=== Your instructions ===
Write out the entries exactly. None of the pictures should appear in the copy.

Stored data entries:
==*==
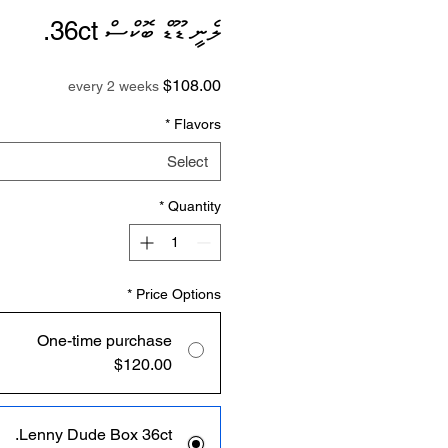
ލެނީ ޑޫޑް ބޮކްސް 36ct.
Price
$108.00
every 2 weeks
*
Flavors
Select
*
Quantity
*
Price Options
One-time purchase
$120.00
Lenny Dude Box 36ct.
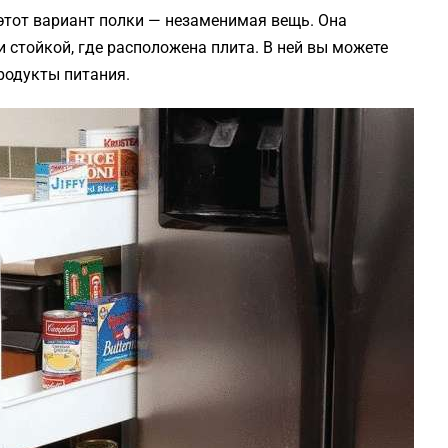
, этот вариант полки — незаменимая вещь. Она
стойкой, где расположена плита. В ней вы можете
продукты питания.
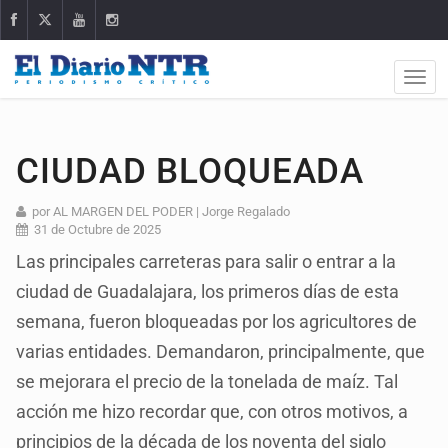
CIUDAD BLOQUEADA
por AL MARGEN DEL PODER | Jorge Regalado
31 de Octubre de 2025
Las principales carreteras para salir o entrar a la
ciudad de Guadalajara, los primeros días de esta
semana, fueron bloqueadas por los agricultores de
varias entidades. Demandaron, principalmente, que
se mejorara el precio de la tonelada de maíz. Tal
acción me hizo recordar que, con otros motivos, a
principios de la década de los noventa del siglo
==*==
=== Task solution ===
ލެނީ ޑޫޑް ބޮކްސް 36ct.
Price
$108.00
every 2 weeks
*
Flavors
Select
*
Quantity
*
Price Options
One-time purchase
$120.00
Lenny Dude Box 36ct.
, этот вариант полки — незаменимая вещь. Она
стойкой, где расположена плита. В ней вы можете
продукты питания.
CIUDAD BLOQUEADA
por AL MARGEN DEL PODER | Jorge Regalado
31 de Octubre de 2025
Las principales carreteras para salir o entrar a la
ciudad de Guadalajara, los primeros días de esta
semana, fueron bloqueadas por los agricultores de
varias entidades. Demandaron, principalmente, que
se mejorara el precio de la tonelada de maíz. Tal
acción me hizo recordar que, con otros motivos, a
principios de la década de los noventa del siglo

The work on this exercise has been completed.